Japan's Dainippon Sumitomo Pharma Co Ltd plans to offer about $2.7 billion to acquire U.S. drugmaker Sepracor Inc, a source said, in a move that it would give it a much needed U.S. sales force.
Dainippon, Japan's No.7 drugmaker in terms of revenue, would gain a sales force of about 1,000 that is familiar with central nervous disorders, to promote its experimental schizophrenia drug, which has performed well in late-stage trials.
It would also gain Sepracor's insomnia drug Lunesta, asthma drug Xopenex, and an experimental epilepsy drug.
The purchase would be the latest in a series of acquisitions by Japanese drugmakers of U.S. rivals as they seek to beef up their drug pipelines and their presence in the world's largest pharmaceuticals market.
Dainippon Sumitomo said it was not able to comment on reports of a bid for Sepracor. Its shares climbed 4.2 percent to 1,055 yen in early Tokyo trade, though some analysts said the deal looked expensive.
The deal would value Sepracor's shares around $23 each, based on the number of shares outstanding at the end of July. That would represent a premium of more than 27 percent from the company's closing share price of $18.03 on Tuesday.
The expected price was reflected in a 26.5 percent rise in the company's shares to $22.80 before they were halted on Nasdaq, pending news.
Based on projections for 2013, the deal values Sepracor at 3.5 times sales, compared with 3.1 times for the average of other specialty pharmaceutical and generic drug industry acquisitions, said Aaron Gal, an analyst at Sanford Bernstein.

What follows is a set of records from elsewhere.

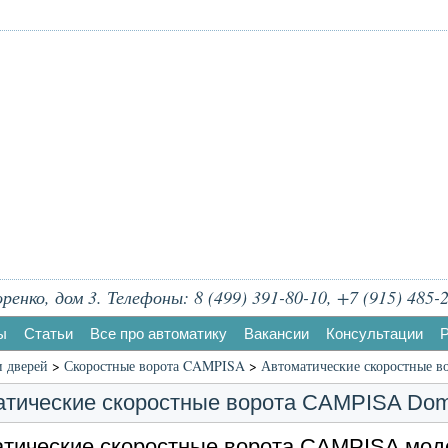
енко, дом 3. Телефоны: 8 (499) 391-80-10, +7 (915) 485-2
ы
Статьи
Все про автоматику
Вакансии
Консультации
Р
и дверей
>
Скоростные ворота CAMPISA
>
Автоматические скоростные 
тические скоростные ворота CAMPISA Dom
тические скоростные ворота CAMPISA мод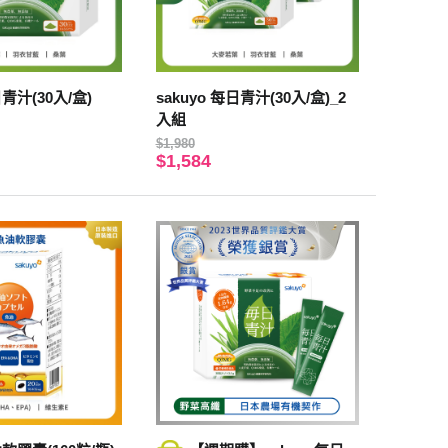
日青汁(30入/盒)
sakuyo 每日青汁(30入/盒)_2
入組
$1,980
$1,584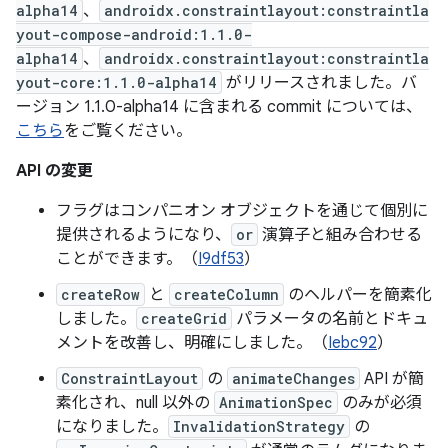
alpha14
、
androidx.constraintlayout:constraintla
yout-compose-android:1.1.0-
alpha14
、
androidx.constraintlayout:constraintla
yout-core:1.1.0-alpha14
がリリースされました。バ
ージョン 1.1.0-alpha14 に含まれる commit については、
こちら
をご覧ください。
API の変更
フラグはコンパニオン オブジェクトを通じて個別に
提供されるようになり、
or
演算子と組み合わせる
ことができます。（
I9df53
）
createRow
と
createColumn
のヘルパーを簡素化
しました。
createGrid
パラメータの名前とドキュ
メントを改善し、明確にしました。（
Iebc92
）
ConstraintLayout
の
animateChanges
API が簡
素化され、null 以外の
AnimationSpec
のみが必須
になりました。
InvalidationStrategy
の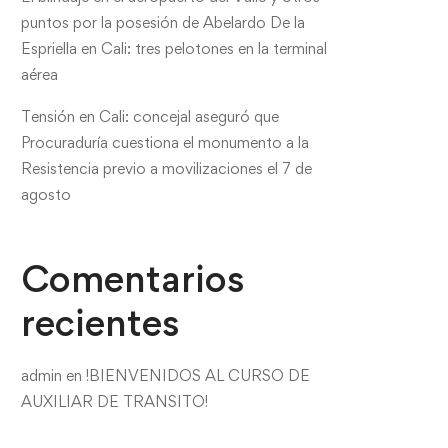
puntos por la posesión de Abelardo De la
Espriella en Cali: tres pelotones en la terminal
aérea
Tensión en Cali: concejal aseguró que
Procuraduría cuestiona el monumento a la
Resistencia previo a movilizaciones el 7 de
agosto
Comentarios
recientes
admin
en
!BIENVENIDOS AL CURSO DE
AUXILIAR DE TRANSITO!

It also values Sepracor at 19.4 times EBITDA (Earnings Before Interest, Taxes, Depreciation and Amortization) compared with an average of 15.1 times for other deals, he said.

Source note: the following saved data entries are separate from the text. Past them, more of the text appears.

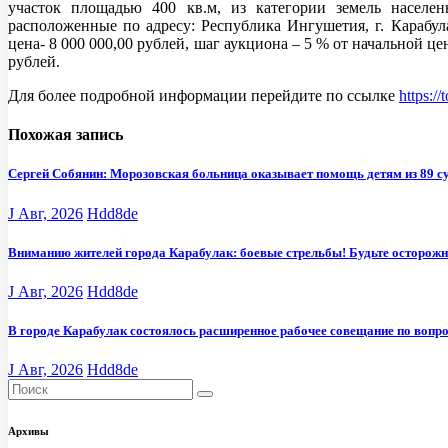
участок площадью 400 кв.м, из категории земель населен
расположенные по адресу: Республика Ингушетия, г. Карабул
цена-
8 000 000
,00 рублей, шаг аукциона – 5 % от начальной ц
рублей.
Для более подробной информации перейдите по ссылке
https:/
Похожая запись
Сергей Собянин: Морозовская больница оказывает помощь детям из 89 с
J Авг, 2026
Hdd8de
Вниманию жителей города Карабулак: боевые стрельбы! Будьте осторож
J Авг, 2026
Hdd8de
В городе Карабулак состоялось расширенное рабочее совещание по вопр
J Авг, 2026
Hdd8de
Архивы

Arguably, Dainippon is buying a U.S. sales force which it can leverage to promote its current and pipeline products, said Gal.
We are unconvinced that this is the most sensible option for the company given the alternatives of building a sales team internally or acquiring a higher performing sales team at a more rational price.
But some argued that Dainippon was taking the easiest way into the U.S. market.
Sumitomo is seeking to develop and commercialize in the United States a late-stage candidate for schizophrenia, but they have no sales and marketing infrastructure, said Piper Jaffray analyst David Amsellem.
For a Japanese company looking to build a commercial presence in the U.S., this is an easy way to do so.
Dainippon, which sells the hypertension drugs Amlodin and Prorenal, said last month that its experimental schizophrenia drug, lurasidone, worked significantly better than a placebo in a late-stage clinical trial.
With annual sales of 264 billion yen ($2.9 billion), Dainippon has been overshadowed by bigger rivals such as Takeda Pharmaceutical Co and Daiichi Sankyo Co.
Its four mainstay products - Amlodin, Meropen, Ebastel and Pronenal - have patents that have either already expired or will expire shortly.
But its shares gained 21 percent in the year to Wednesday's close, bolstered by hopes that lurasidone will do well overseas.
Sepracor has long been the subject of takeover speculation. The company could face generic competition to Lunesta as early as 2012 if a generic drugmaker successfully challenges the company's patent, which expires in 2014. Xopenex is set to face generic competition in 2012.
Sepracor was not immediately available for comment.
Last year, Japanese drugmaker Takeda acquired U.S. biotech Millennium Pharmaceuticals for $8.9 billion, and Eisai Co Ltd acquired MGI Pharma for $3.9 billion.
Shionogi & Co Ltd also said last year it would buy Sciele Pharma Inc for $1.1 billion.
Sepracor, which is based in Marlborough, Massachusetts, reported 2008 sales of $1.3 billion.